Post-Quantum Economic Security

Post-quantum economic security focuses on ensuring that digital economies remain secure through transitional periods as quantum computing advances and becomes capable of breaking current cryptographic systems, recognizing that the transition to quantum-resistant cryptography will be complex and take time. It involves proactive adoption of quantum-resistant cryptographic standards (algorithms that are secure against quantum computers), managing "harvest now, decrypt later" risks (where attackers collect encrypted data now and decrypt it later when quantum computers become available), and coordinating key rotation (changing cryptographic keys) for long-lived instruments (financial instruments that last for years or decades) and archives (historical records that need to remain secure) across jurisdictions (different countries with different regulations and timelines), ensuring that digital economic systems remain secure as quantum computing capabilities advance.

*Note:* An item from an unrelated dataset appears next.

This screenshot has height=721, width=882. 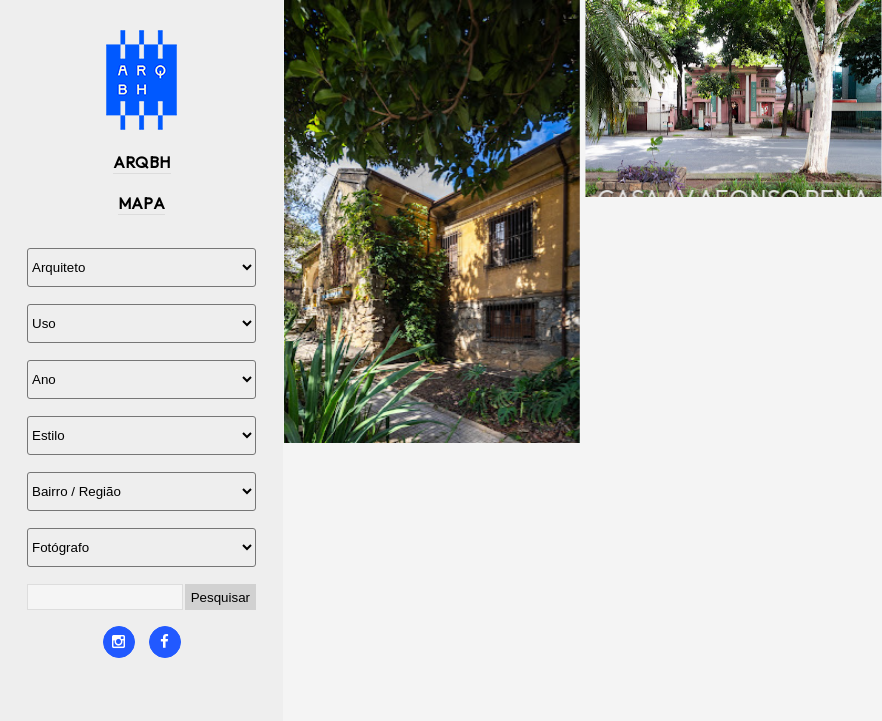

This innovation addresses the threat that quantum computers pose to current cryptographic systems, where the transition to quantum-resistant cryptography is urgent but complex. By planning proactively, these efforts can ensure continued security. Standards organizations, governments, and technology companies are developing these approaches.
The technology is essential for maintaining security as quantum computing advances, where current systems will become vulnerable. As quantum computing progresses, transition planning becomes increasingly urgent. However, coordinating transitions, managing complexity, and achieving adoption remain challenges. The technology represents an important area of security planning, but requires coordinated effort across many stakeholders. Success could ensure continued security, but the transition must be carefully planned and executed. The transition to post-quantum cryptography is one of the most important security challenges facing digital economies.